Échographie du Centre-Sud

C'est le coeur meurtri de la métropole québécoise. S'il est réputé abriter la détresse humaine, il bat aussi au rythme de la passion de vivre de ses résidants. C'est un peu ce que révèle Partie profonde, installation plurimédia du collectif Farine orpheline sur le quartier Centre-Sud, cherchant à aller au-delà de la vision misérabiliste qu'on entretient à l'égard de ce secteur de la ville.

Il y a d'abord le lieu de l'exposition même, qui vaut à lui seul le détour. L'Écomusée du fier monde, rue Amhearst, est un ancien bain public, fréquenté assidûment à l'époque. À sa mémoire, on a d'ailleurs préservé sa cuve tapissée d'une mosaïque de céramiques, dans laquelle se déploient aujourd'hui les expositions.

«C'est notre quartier général pour entrer dans le Centre-Sud», commente Jean-François Desmarais, l'un des membres de Farine orpheline à propos de l'installation.
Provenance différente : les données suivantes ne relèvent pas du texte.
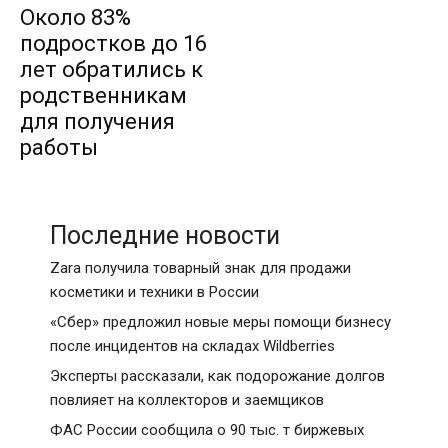
Около 83%
подростков до 16
лет обратились к
родственникам
для получения
работы
Последние новости
Zara получила товарный знак для продажи
косметики и техники в России
«Сбер» предложил новые меры помощи бизнесу
после инцидентов на складах Wildberries
Эксперты рассказали, как подорожание долгов
повлияет на коллекторов и заемщиков
ФАС России сообщила о 90 тыс. т биржевых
Les gens ne voient que l'itinérance, la pauvreté, la prostitution, déplore-t-il, alors que les résidants ont souvent une image très positive de leur quartier.» Le petit parcours audiovisuel et vidéo que propose le collectif montre les contrastes de ce secteur, les artistes et collectionneurs étranges qui y vivent (ou y ont vécu), l'ouverture d'esprit de ses habitants.

Les visiteurs déambulent d'un poste d'écoute à une table de lecture, d'un poste de visionnement à un meuble où des objets hétéroclites, récoltés dans des braderies, sont triés dans des tiroirs à compartiments, comme des archives: vieille robe de bébé rappelant la tradition du legs de vêtements de poupons, petite banque d'épargne en métal gravé, pince avec laquelle on saisissait les blocs de glace avant l'avènement des réfrigérateurs, kit de piquerie... «L'une des façons de faire le portrait d'un endroit, c'est par ses objets», souligne Jean-François Desmarais.

L'une des tables propose de feuilleter des recueils de poésie de Denis Vanier, Jean Narrache, ou le catalogue des oeuvres colorées de Luc Guérard, sculpteur devenu peintre par la force des choses — trop petit espace de travail oblige. On peut aussi écouter une entrevue avec Normand Chamberland, collectionneur de vieux disques des années 60 (il en a 8000!).

Cabine Télémathon

Mais le clou de l'installation est sans conteste cette cabine Télémathon (comme celles où l'on prend des photos développées en quelques minutes dans les métros), devenu une sorte de confessionnal social. Installée dans la rue dans les mois précédant l'expo, la curieuse boîte noire attirait les passants qui s'y assoyaient et se voyaient interpellés par l'un des artistes, par l'entremise d'une caméra vidéo, à propos du quartier, de ce qui le définit, des raisons pour lesquelles on y vit ou on le fréquente. Les témoignages variaient énormément selon l'emplacement du confessionnal dans le quartier gai, rue Sainte-Catherine, ou au coeur du Centre-Sud, rue Ontario, fait valoir Jean-François Desmarais. «Dans la rue Ontario, les personnes sont plus âgées et s'identifient davantage à leur quartier que rue Sainte-Catherine, où les gens viennent souvent de l'extérieur pour sortir dans les bars.»

Le résultat du montage des «mini-entrevues-surprises», regroupé sous trois thèmes — la solitude, la prostitution et les miniparcs qui ont fleuri dans le quartier dans les années 70 —, est présenté sur trois moniteurs différents. «C'est la vraie vie ici; je n'aime pas vivre dans des endroits aseptisés», confie une dame, tandis qu'un autre passant propose d'établir des piqueries désignées, plutôt que de tenter de repousser les toxicomanes ailleurs. On apprend aussi les actions faites par Spectre de rue, organisme qui distribue des seringues et offre une écoute et un soutien aux toxicomanes et aux prostitués.

Bref, c'est une petite étude sociologique du quartier Centre-Sud que livre, de manière amusante et touchante, Farine orpheline, jusqu'au 5 septembre.